Video Captioning in Compressed Video
Mingjian Zhu, Chenrui Duan, Changbin Yu

TL;DR
This paper introduces a novel video captioning method that directly utilizes compressed video data, leveraging residuals for saliency detection and a temporal gate to improve caption accuracy, demonstrating effectiveness on benchmark datasets.
Contribution
The paper presents a residuals-assisted encoder and a temporal gate module for improved video captioning directly from compressed videos, reducing reliance on uncompressed data.
Findings
Effective captioning performance on benchmark datasets
Improved focus on salient regions via residuals-based attention
Robustness against noisy signals in compressed videos
Abstract
Existing approaches in video captioning concentrate on exploring global frame features in the uncompressed videos, while the free of charge and critical saliency information already encoded in the compressed videos is generally neglected. We propose a video captioning method which operates directly on the stored compressed videos. To learn a discriminative visual representation for video captioning, we design a residuals-assisted encoder (RAE), which spots regions of interest in I-frames under the assistance of the residuals frames. First, we obtain the spatial attention weights by extracting features of residuals as the saliency value of each location in I-frame and design a spatial attention module to refine the attention weights.

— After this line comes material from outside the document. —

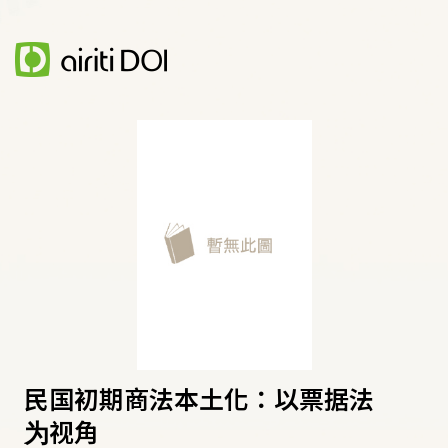
民国初期商法本土化：以票据法
为视角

We further propose a temporal gate module to determine how much the attended features contribute to the caption generation, which enables the model to…
Peer Reviews
No public reviews on file for this paper yet. If you reviewed it on a platform where reviews are public (OpenReview, ICLR, NeurIPS, ICML), you can paste yours below so the community can read it here.
Videos
No videos yet. Explain this paper in a talk, walkthrough, or lecture? Add one.
Taxonomy
TopicsMultimodal Machine Learning Applications · Video Analysis and Summarization · Advanced Vision and Imaging
MethodsAverage Pooling · Convolution · Max Pooling · Sigmoid Activation · Communication--Guide||How Do I Communicate to Expedia?